By penning that joint letter to Congress, Moore and the Black Lung Association chapters were sending their consistent message that you can’t forget about the people when coal companies are hiding behind the coronavirus to wriggle out of an obligation, said Shelton, the law center’s coordinator of policy and organizing.
“That is a narrative you hear during this COVID-19 crisis, families and people first,” she said.
Chelsea Barnes, a colleague of Dodson’s at Appalachian Voices in Norton, said the pandemic has highlighted the necessity of resilience in coal country and beyond.
“I’m hoping this shows people that no community is immune from these types of crises,” she said about the lengthy, slow hollowing out of Appalachia. “Maybe they’ll have a little more empathy for what we’re going through down here.

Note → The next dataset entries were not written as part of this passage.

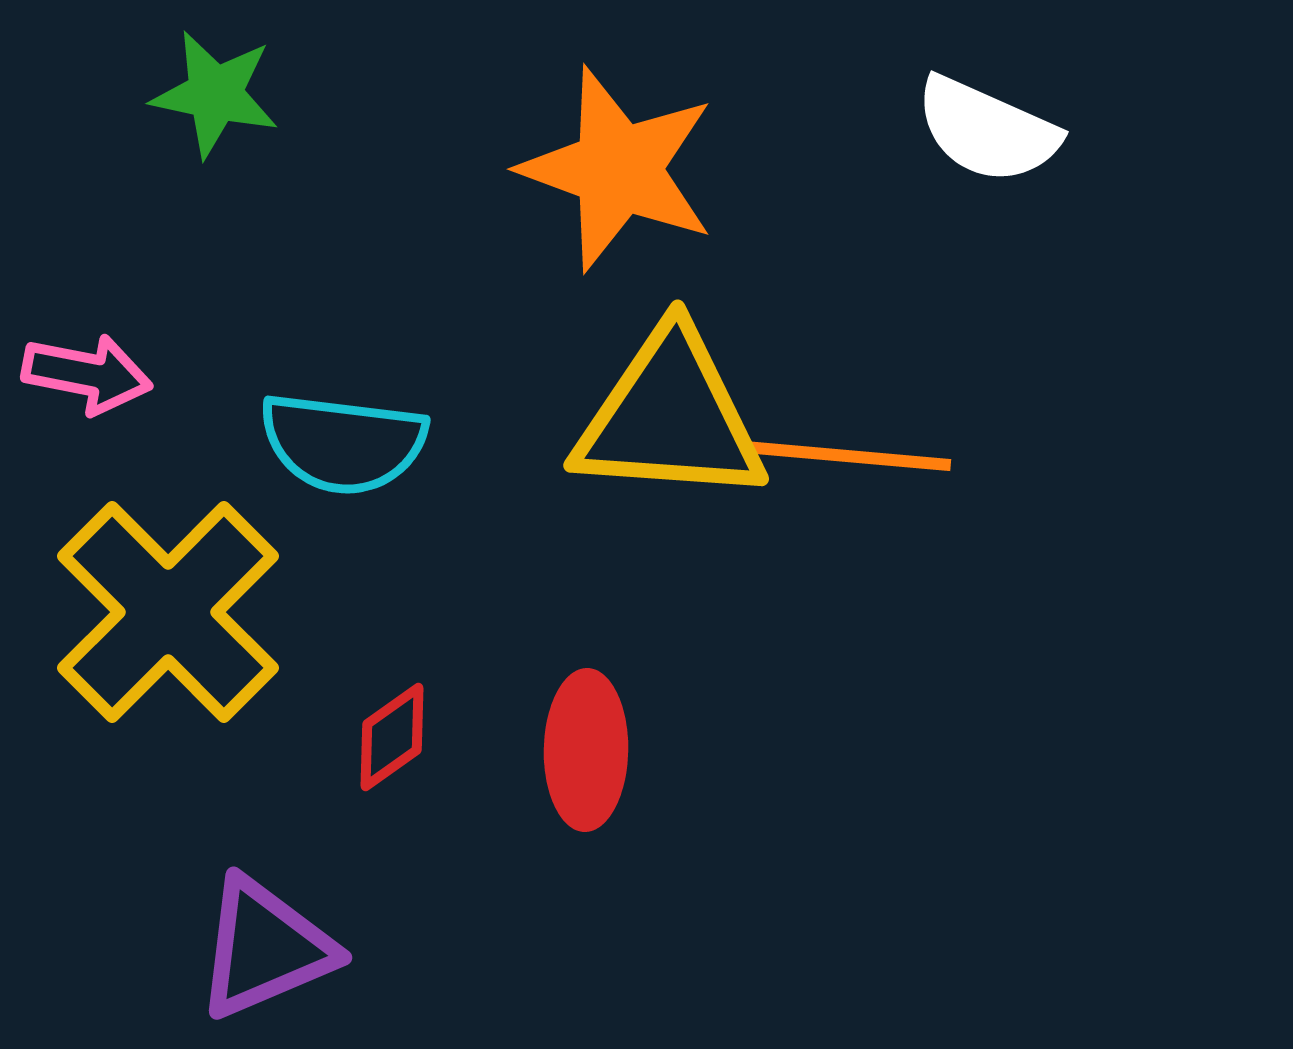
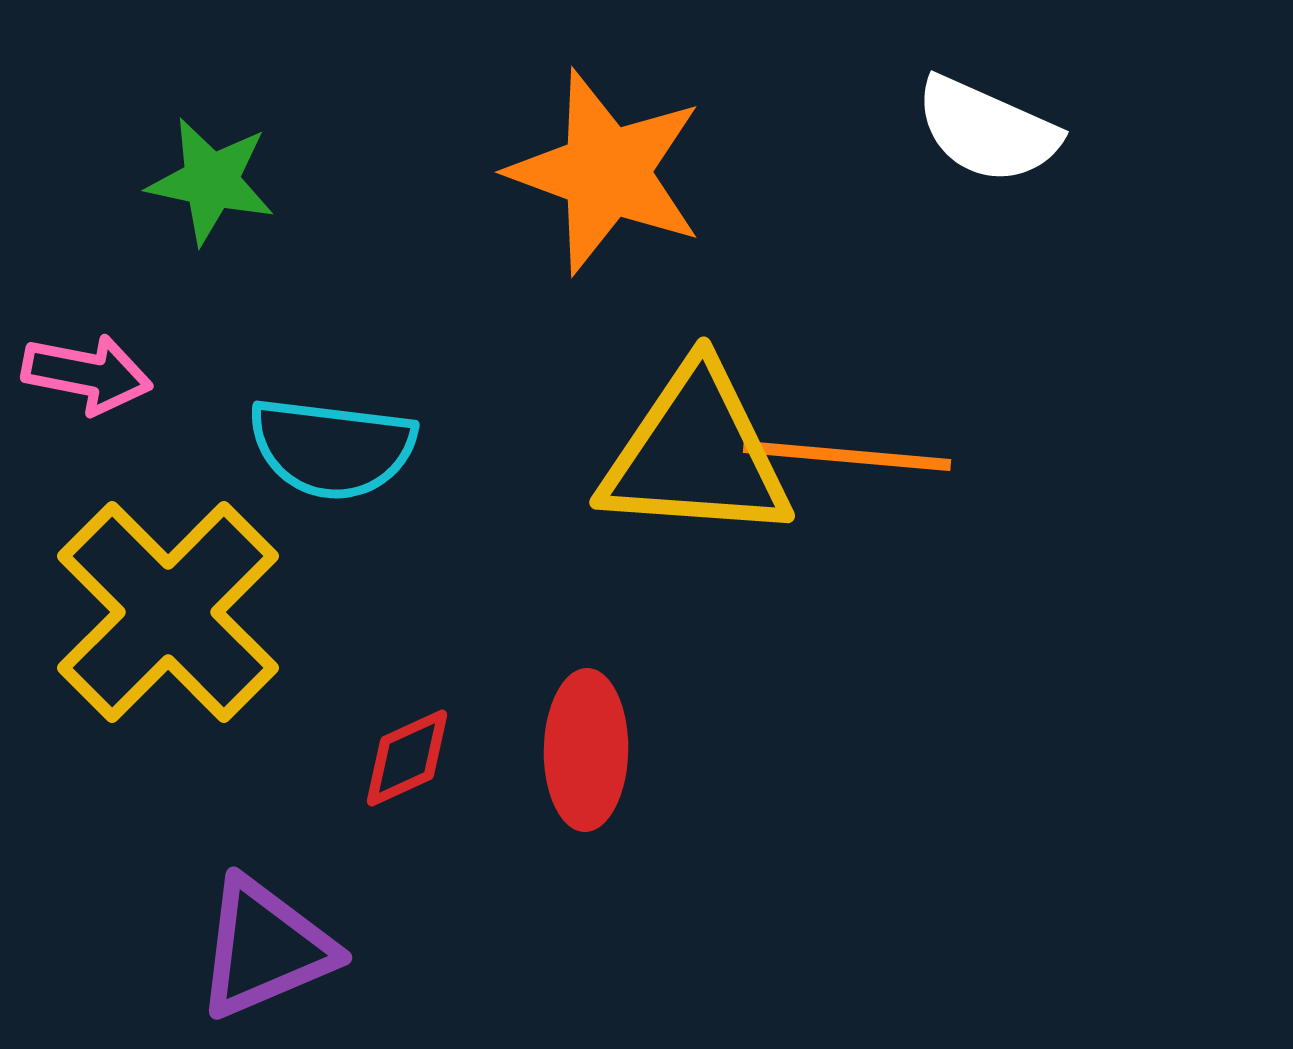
green star: moved 4 px left, 87 px down
orange star: moved 12 px left, 3 px down
yellow triangle: moved 26 px right, 37 px down
cyan semicircle: moved 11 px left, 5 px down
red diamond: moved 15 px right, 21 px down; rotated 11 degrees clockwise
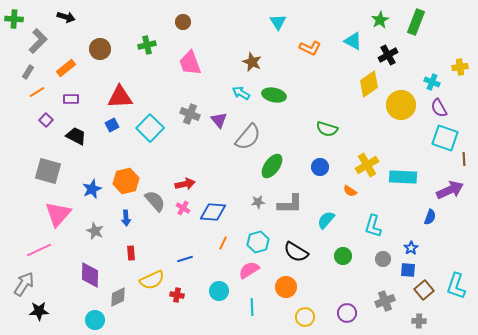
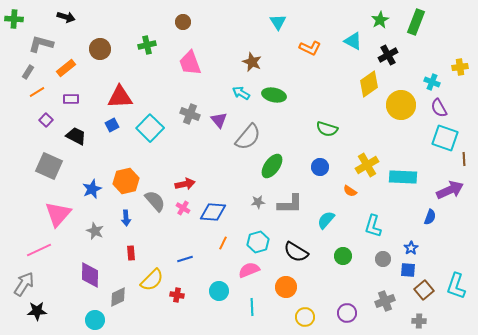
gray L-shape at (38, 41): moved 3 px right, 3 px down; rotated 120 degrees counterclockwise
gray square at (48, 171): moved 1 px right, 5 px up; rotated 8 degrees clockwise
pink semicircle at (249, 270): rotated 10 degrees clockwise
yellow semicircle at (152, 280): rotated 20 degrees counterclockwise
black star at (39, 311): moved 2 px left
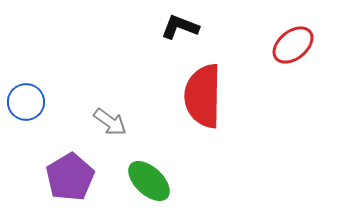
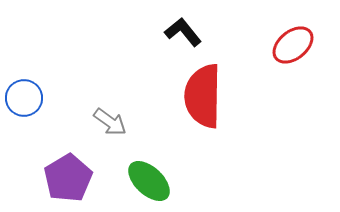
black L-shape: moved 3 px right, 5 px down; rotated 30 degrees clockwise
blue circle: moved 2 px left, 4 px up
purple pentagon: moved 2 px left, 1 px down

“Circumstances beyond any individual’s control keep them from being economically stable,” she said, countering the oft-cited trope about people pulling themselves up by their own bootstraps. “We struggle with this as a country.”
Transitions are complicated because they involve physical and cultural changes, said Barnes, her nonprofit’s new economy program manager. Government investments at the state and federal level are crucial.
Infrastructure such as broadband, roads, electricity and clean water are the foundation that has to be coupled with attracting new businesses, connecting the local workforce to jobs and cleaning up coal mines, coal ash impoundments, power plants and other environmental liabilities.
“When we say transitioning, it means not doing more harm than good,” Barnes said about prioritizing equality, inclusiveness and human health. “Providing a new economy doesn’t mean more of the same.”
It’s also not about attracting more extractive or polluting industries that will leave in 10 years.
Binko, head of the Just Transition Fund, said more philanthropists, local governments and people from the private sector are showing interest in engaging with the cause.
“We’ve supported and been a part of some excellent transition stories, so we know there’s a path forward,” she said, noting that she remains optimistic even with the pandemic’s repercussions looming as a gloomy backdrop.
“It’s not like we just started to address this problem today. We have the structure in place and that gives us a leg up.”
Listen to the residents
One of the Appalachian Citizens’ Law Center’s founding tenets in 2002 was assuring that miners were heard while keeping the coal industry accountable and communities safe.
“It’s critical that people have a voice at the table about the economic future of their community,” Shelton said. “Policies in Washington should not be entirely disconnected. People should have a chance to offer input.”
That’s exactly right, Dodson agreed.
The Appalachian Voices organizer is adamant that residents be the fount of transition ideas and solutions because politicians or staffers at nongovernmental organizations are more suited for facilitating.
It’s not as if communities across Central Appalachia are in suspended animation and being acted upon, he said. People are coming together and organizing to improve their prospects.
“I spend a lot of my time listening because I want to know what kind of vision people have for the future,” he said. “People here have a tremendous amount of knowledge that they don’t think they have because nobody listened.”
Dodson compares that emergence to his observations during springtime hikes where nonindigenous plant species have coated the forest floor. With some diligent clearing of non-natives and the right light and rain, however, dormant bloodroot, spring beauties and Solomon’s seal can bloom into a diverse, healthy ecosystem.
“That’s what can happen here. The native seed bank is already in there,” he said. “As organizers, we’re just trying to bring the water and the sun.”